You see a problem that says "group anagrams together" or "group strings by pattern." You know you need to categorize things... but what do you use as the key?
Should you sort the string? Use a character count? A hash? How do you store multiple items per group?
This is the gap between knowing you need to group and mastering the grouping pattern.
The grouping pattern is one of the most elegant hash map techniques. It appears in 30+ LeetCode problems, from "Group Anagrams" to "Group Shifted Strings" to custom categorization problems.

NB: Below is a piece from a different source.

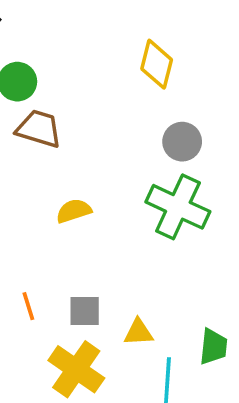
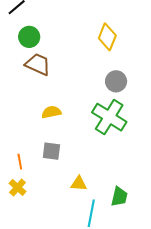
gray square: (85, 311) -> (51, 151), moved
yellow cross: (76, 369) -> (18, 187), moved, size x0.6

But the pattern isn't just "make a dict"—it's a systematic approach to choosing grouping keys and aggregating data.
This guide will teach you:
- How to choose the perfect grouping key
- When to use sorted strings, tuples, or custom hashes
- The defaultdict pattern for clean grouping
- Multi-key grouping (composite keys)
- Common mistakes and edge cases
- How to optimize grouping operations
Master this, and "group by" problems become pattern recognition.
What Is the Grouping Pattern?
The core concept
The grouping pattern uses a hash map to categorize elements by a computed property, collecting all elements that share that property together.
Structure:
- Key: The grouping property (what makes items belong together)
- Value: List of items in that group
Example:
words = ["eat", "tea", "tan", "ate", "nat", "bat"]
# Group by sorted characters
groups = {
"aet": ["eat", "tea", "ate"],
"ant": ["tan", "nat"],
"abt": ["bat"]
}Why it works
Without hash map (brute force):
# Compare every pair - O(n²)
for i in range(len(words)):
for j in range(i+1, len(words)):
if are_anagrams(words[i], words[j]):
# group themWith hash map:
# Compute key once per word - O(n)
groups = defaultdict(list)
for word in words:
key = compute_key(word) # e.g., sorted(word)
groups[key].append(word)Trade-off: Spend O(n) space to save O(n²) → O(n) time.
Real-world analogy
Imagine organizing books in a library:
- Without grouping: Search through all books to find similar ones (slow)
- With grouping: Use genre/author as key, instantly find all books in that category (fast)
The key is choosing the right categorization scheme.
Choosing the Right Grouping Key
This is the most critical decision in the grouping pattern.
The three requirements
A good grouping key must be:
- Deterministic: Same input → same key
- Unique per group: Different groups → different keys
- Hashable: Can be used as dict key
Common key types
1. Sorted string (for anagrams)
# Group anagrams
key = ''.join(sorted(word))
"eat" → "aet"
"tea" → "aet" # Same key!
"tan" → "ant"Pros: Simple, works for any characters
Cons: O(k log k) per word where k = word length
2. Character count tuple (for anagrams, optimized)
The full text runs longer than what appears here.